Ukrainian troops are locked in intense battles with the advancing Russian army in two border areas, president Volodymyr Zelenskiy has said.
It comes as the death toll from a Russian apartment building collapse blamed on Ukrainian shelling rose to 15.
Mr Zelenskiy said “fierce battles” are taking place near the border in eastern and north-eastern Ukraine as outgunned and outnumbered Ukrainian soldiers try to push back a significant Russian ground offensive.
“Defensive battles are ongoing, fierce battles, on a large part of our border area,” he said in his nightly video address on Sunday.
Ukraine’s general staff said late on Sunday that Russian forces had conducted at least 22 attacks over the previous 24 hours in two parts of the Kharkiv region and had “tactical success”.

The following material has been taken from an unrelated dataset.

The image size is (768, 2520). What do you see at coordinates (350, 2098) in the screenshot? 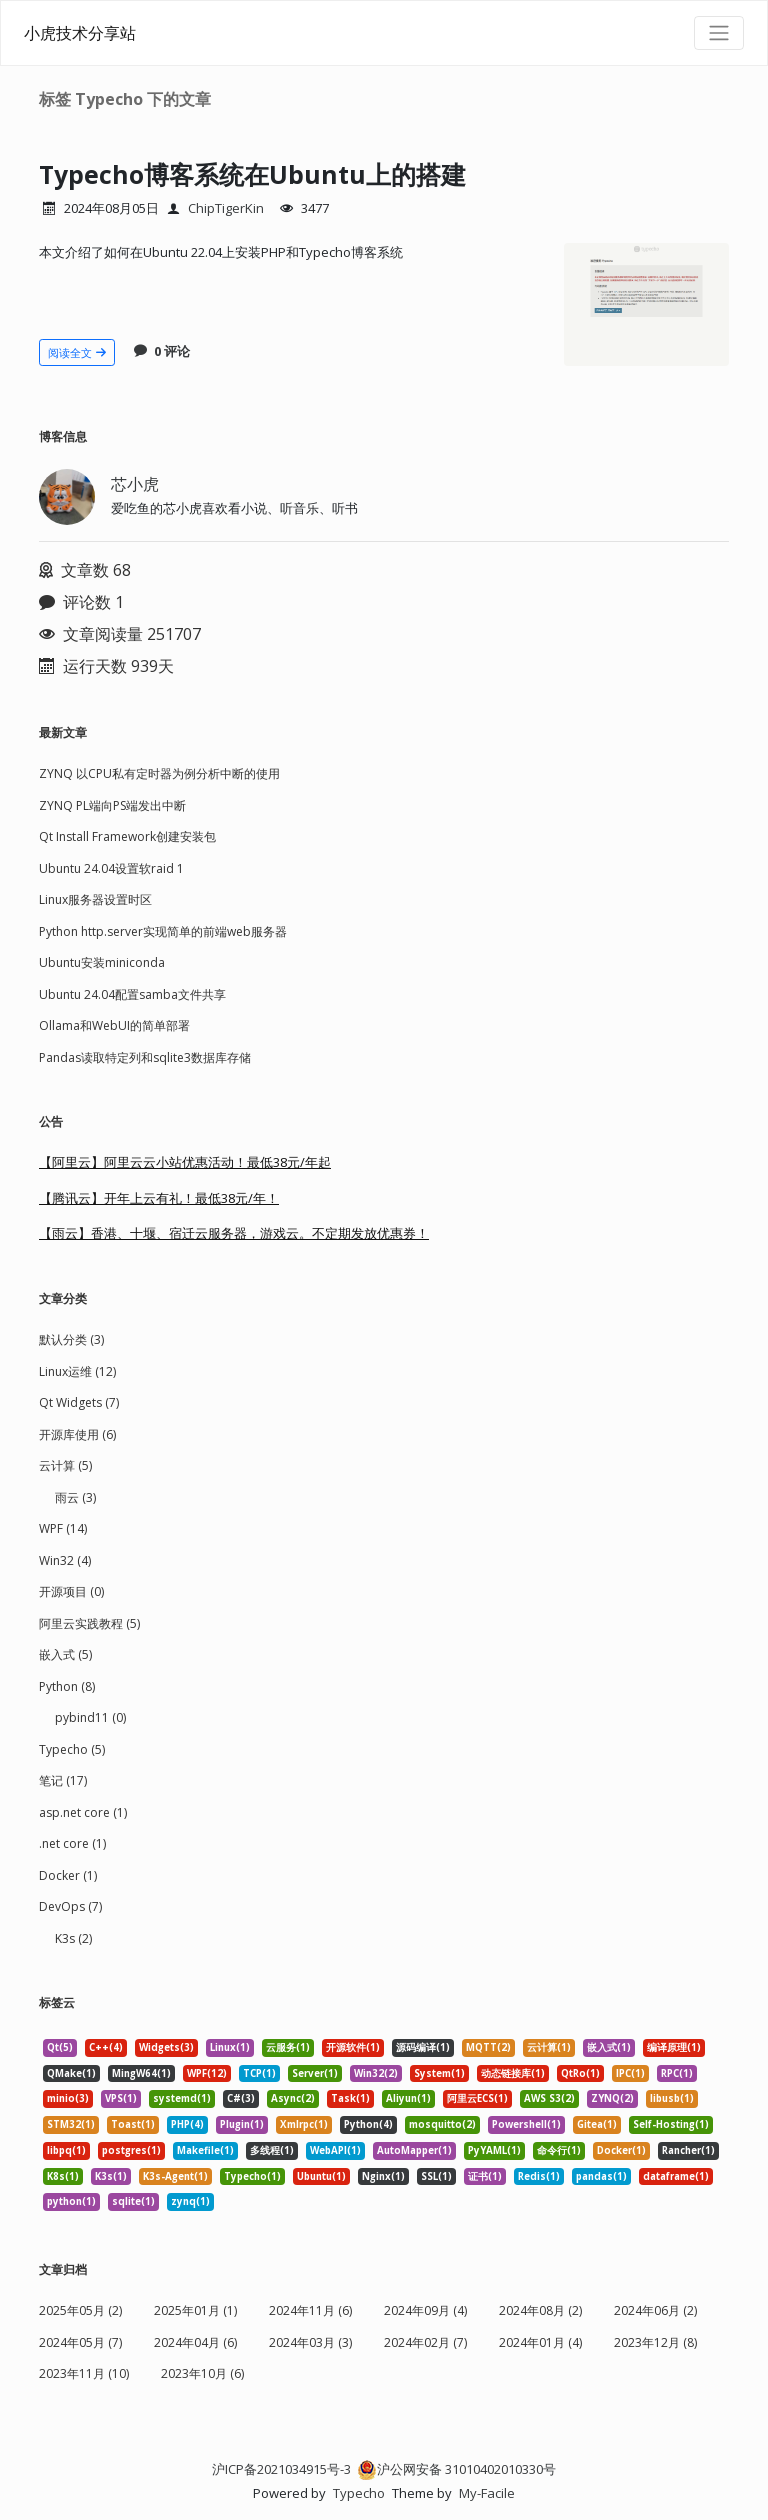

The statement did not elaborate.
The Kremlin’s forces are aiming to exploit Ukrainian weaknesses before a big batch of new military aid for Kyiv from the US and European partners arrives on the battlefield in the coming weeks and months, analysts say.
That makes this period a window of opportunity for Moscow and one of the most dangerous for Kyiv in the two-year war, they say.
The new Russian push in the north-eastern Kharkiv region, along with the ongoing drive into the eastern Donetsk region, comes after months when the about 1,000-kilometre (620-mile) front line barely budged.
In the meantime, both sides have used long-range strikes in what largely became a war of attrition.
The Kharkiv incursion may be an attempt to create a “buffer zone” to protect Belgorod, an adjacent Russian border region battered by frequent Ukrainian attacks – to the Kremlin’s embarrassment.
In March, Russia announced plans to evacuate about 9,000 children from the Belgorod region because it was being shelled continuously.
Russian emergency services on Monday finished clearing the rubble in the region’s capital city of Belgorod, where a section of a residential building collapsed following what authorities said was Ukrainian shelling.
Fifteen bodies were pulled from the rubble, Belgorod regional governor Vyacheslav Gladkov said, and 27 other people were wounded.
Another three people in the city of Belgorod were killed by shelling late on Sunday, he said.
Yevgeny Poddubny, a usually well-connected military correspondent for Russia’s state TV corporation VGTRK, said in a recent Telegram post that the Kharkiv assault marked the beginning of “a new phase”.
“We’re pushing the enemy back from the border, destroying the enemy in order to deprive the Kyiv regime of the opportunity to use relatively cheap rockets to attack Belgorod,” he said.
Russian president Vladimir Putin on Sunday replaced Sergei Shoigu as defence minister in a cabinet shake-up.
Mr Shoigu was widely seen as a key figure in Mr Putin’s decision to send Russian troops into Ukraine in February 2022.
Russia had expected the operation to quickly overwhelm Ukraine’s army and for Ukrainians to broadly welcome Russian troops.
Mr Zelenskiy said fighting in the Donetsk area is “no less intense” than in Kharkiv.
He said the Kremlin aimed to “spread our forces thin” by opening a second active front in Kharkiv.
He described the area around the Pokrovsk region, just inside the Ukrainian border in Donetsk, as “the most difficult”.
Pokrovsk was a town of around 60,000 people before the war and was until recently a two-hour drive from the front line.
Now it is less than half that.
The capture of the Donetsk city of Avdiivka in February opened a door for the Kremlin’s troops to push westward, deeper into Donetsk.
Russia illegally annexed Donetsk and three other regions in 2022 shortly after it invaded Ukraine, and taking control of all of Donetsk is one of the Kremlin’s main war goals.
Though Ukraine was apparently braced for the Russian onslaught in the Kharkiv region, in some areas it only belatedly began preparing fortifications, an issue that has been a source of criticism by Ukrainian troops of their commanders.